Hi all,
Does anyone have an algorithm for working out whether a given block of data is likely to be picture data?
I'm not thinking of writing this on a BBC or RISC OS (Windows actually), but am looking for BBC screen/sprite data (which is not necessarily of, say 20K length for a MODE 2 screen, as could only be part of the screen) and telling it apart from code or other data. Sounds easy...I just can't get my head around how to do it programmatically.
Cheers,
Gerald.
Detecting picture data
- geraldholdsworth
- Posts: 437
- Joined: Tue Nov 04, 2014 9:42 pm
- Location: Inverness, Scotland
- Contact:
Re: Detecting picture data
You could look for spans of multiple bytes with the same value. 6502 code isn't likely to contain a lot of those.
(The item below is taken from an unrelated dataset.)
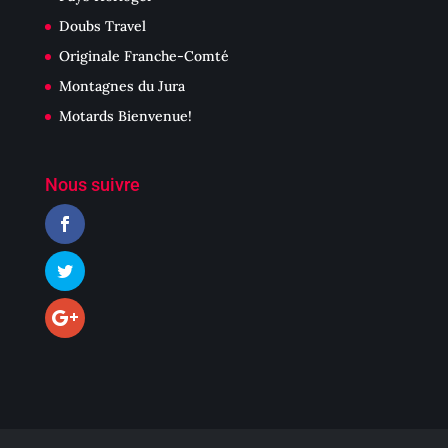
Doubs Travel
Originale Franche-Comté
Montagnes du Jura
Motards Bienvenue!
Nous suivre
Possibly narrow this down to bytes that represent runs of the same pixel colour.
- Rich Talbot-Watkins
- Posts: 1412
- Joined: Thu Jan 13, 2005 5:20 pm
- Location: Palma, Mallorca
- Contact:
Re: Detecting picture data
A variant of that might be to count the percentage of pairs of adjacent bytes which differ by 3 bits or less (or some other threshold arrived at by experimentation). I'd expect image data to have a far higher percentage of such pairs than machine code, although other types of data might also come out as false positives.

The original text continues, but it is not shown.